描述（由申请人提供）：有丝分裂是由细胞周期蛋白B1-Cdk 1的激活和活性复合物易位到细胞核引发的。有丝分裂的全或无、不可逆的性质来自于由相互连接的正反馈和双负反馈回路组成的触发电路，其中活性细胞周期蛋白B1-Cdk 1促进细胞周期蛋白B1-Cdk 1活化，并且核细胞周期蛋白B1-Cdk 1促进细胞周期蛋白B1-Cdk 1易位。这种系统级的行为取决于反馈回路各个组成部分的动力学特性，包括它们的响应函数的形状。在上一个资助期间，我们发现Wee 1A和Cdc 25 C的多位点磷酸化使它们能够产生高度超灵敏的反应，这反过来又使有丝分裂触发的双稳态成为可能。在这里，我们建议建立在这些发现，以确定如何多位点磷酸化导致的超灵敏度调节的关键Cdk 1底物和调节Wee 1A，并检查蛋白质去磷酸化的时间顺序在有丝分裂退出。有三个具体目标：目标1。Cks蛋白在Cdk磷酸化调节中的作用。有丝分裂Cdk 1复合物由三种蛋白质组成：Cdk 1蛋白激酶、变构激活剂细胞周期蛋白B和第三种小蛋白，在S. pombe，Cks 1在S.酿酒酵母和Cks 1或2在脊椎动物中，其功能更神秘。
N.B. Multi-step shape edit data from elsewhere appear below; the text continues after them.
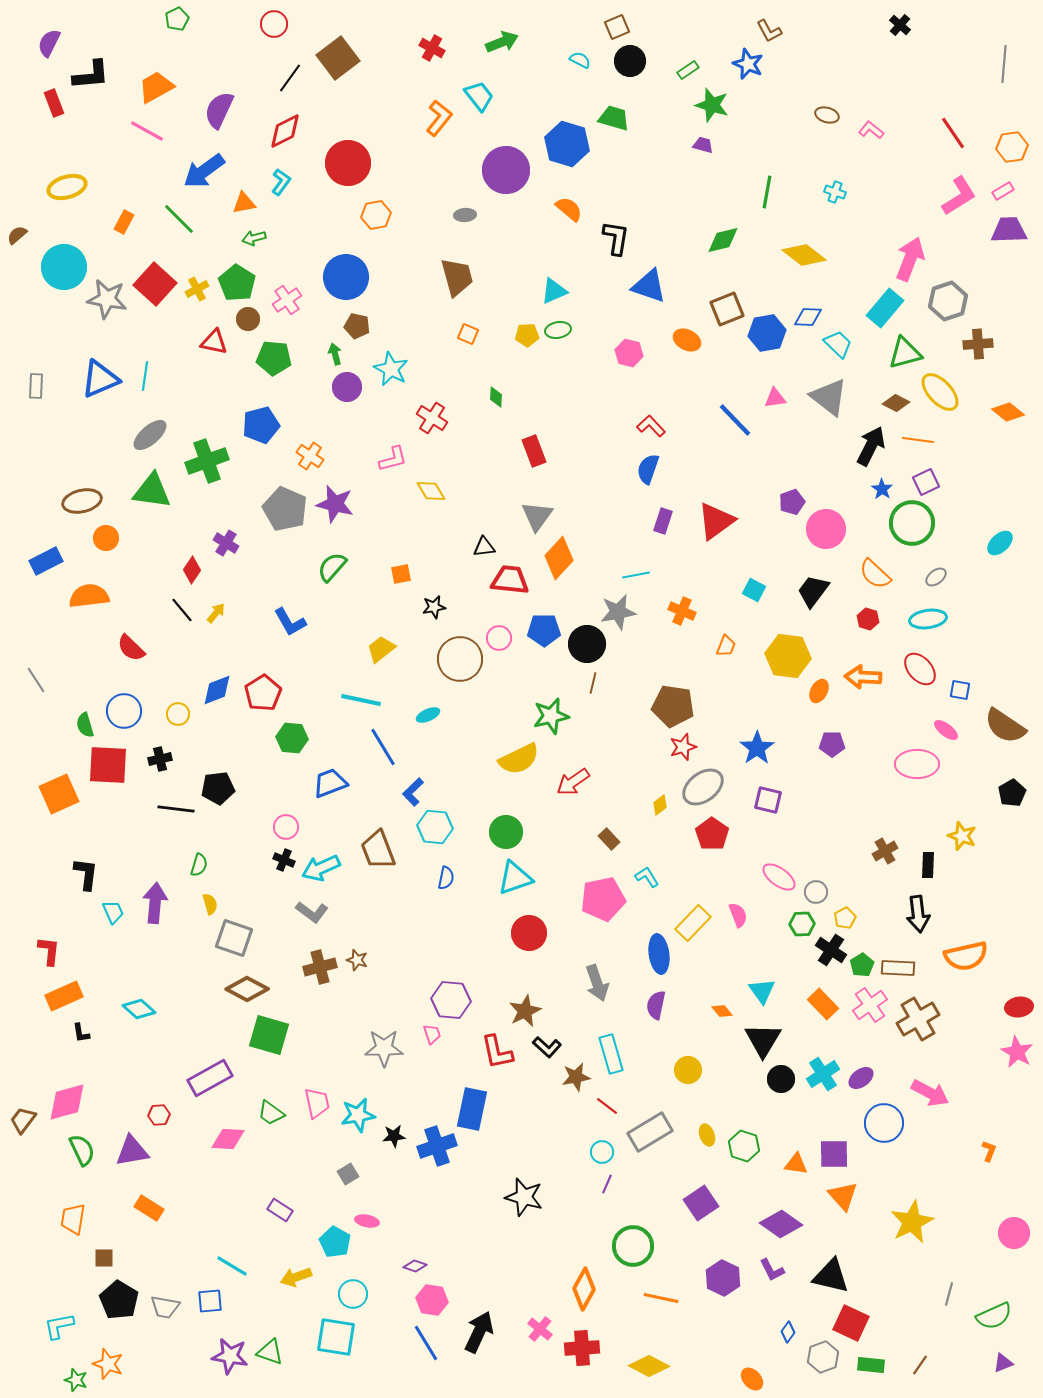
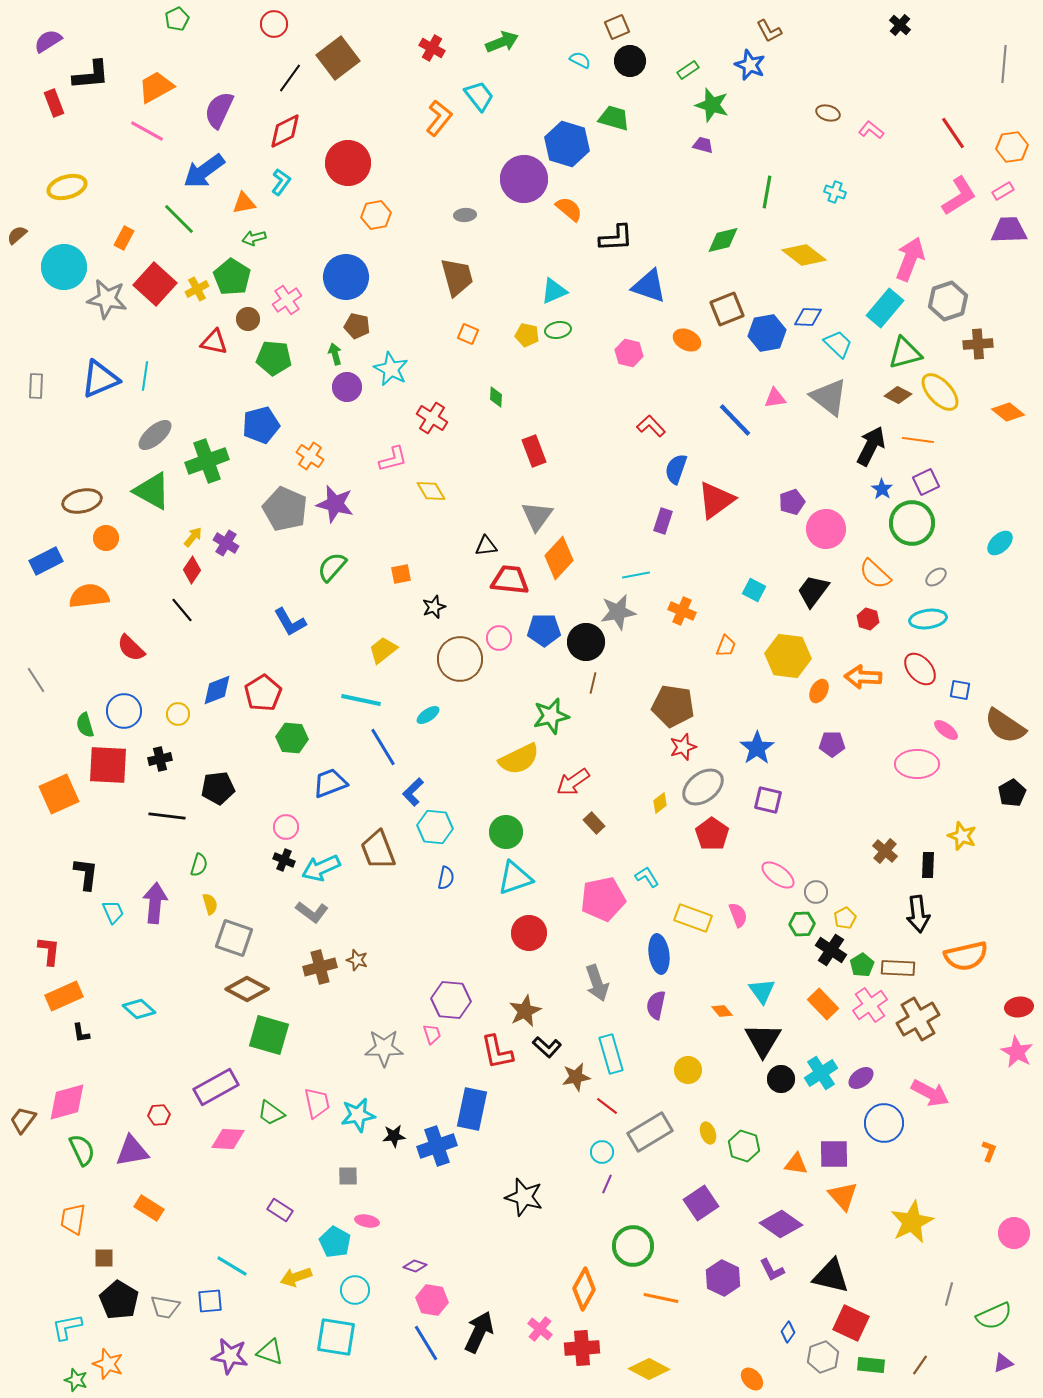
purple semicircle at (49, 43): moved 1 px left, 2 px up; rotated 32 degrees clockwise
blue star at (748, 64): moved 2 px right, 1 px down
brown ellipse at (827, 115): moved 1 px right, 2 px up
purple circle at (506, 170): moved 18 px right, 9 px down
orange rectangle at (124, 222): moved 16 px down
black L-shape at (616, 238): rotated 78 degrees clockwise
green pentagon at (237, 283): moved 5 px left, 6 px up
yellow pentagon at (527, 335): rotated 15 degrees clockwise
brown diamond at (896, 403): moved 2 px right, 8 px up
gray ellipse at (150, 435): moved 5 px right
blue semicircle at (648, 469): moved 28 px right
green triangle at (152, 491): rotated 21 degrees clockwise
red triangle at (716, 521): moved 21 px up
black triangle at (484, 547): moved 2 px right, 1 px up
black star at (434, 607): rotated 10 degrees counterclockwise
yellow arrow at (216, 613): moved 23 px left, 76 px up
black circle at (587, 644): moved 1 px left, 2 px up
yellow trapezoid at (381, 649): moved 2 px right, 1 px down
cyan ellipse at (428, 715): rotated 10 degrees counterclockwise
yellow diamond at (660, 805): moved 2 px up
black line at (176, 809): moved 9 px left, 7 px down
brown rectangle at (609, 839): moved 15 px left, 16 px up
brown cross at (885, 851): rotated 20 degrees counterclockwise
pink ellipse at (779, 877): moved 1 px left, 2 px up
yellow rectangle at (693, 923): moved 5 px up; rotated 66 degrees clockwise
cyan cross at (823, 1074): moved 2 px left, 1 px up
purple rectangle at (210, 1078): moved 6 px right, 9 px down
yellow ellipse at (707, 1135): moved 1 px right, 2 px up
gray square at (348, 1174): moved 2 px down; rotated 30 degrees clockwise
cyan circle at (353, 1294): moved 2 px right, 4 px up
cyan L-shape at (59, 1326): moved 8 px right, 1 px down
yellow diamond at (649, 1366): moved 3 px down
我们最近发现，非洲爪蟾Cks 2作为一个二价适配器，独立地结合到Cdk 1和磷酸Wee 1A，并建立一个实质性的阈值到开关样响应Wee 1A Cdk 1。在这里，我们的目的是探索这种现象的普遍性，并检查磷酸化的调节CKS 2。目标2. Wee 1A失活的机制我们已经表明，Wee 1A在T53磷酸化引发蛋白质随后在T104和T150磷酸化，这些磷酸化导致Wee 1A失活。在这里，我们提出了一系列的生物物理和结构研究，旨在了解T104/T150磷酸化如何影响Wee 1A激酶结构域。目标3.有丝分裂退出的时间组织机制。有丝分裂退出是一个高度组织化的细胞生物学过程。在这里，我们建议描述有丝分裂磷蛋白的去磷酸化是如何组织的时间，并确定什么机制允许去磷酸化进行有序的方式。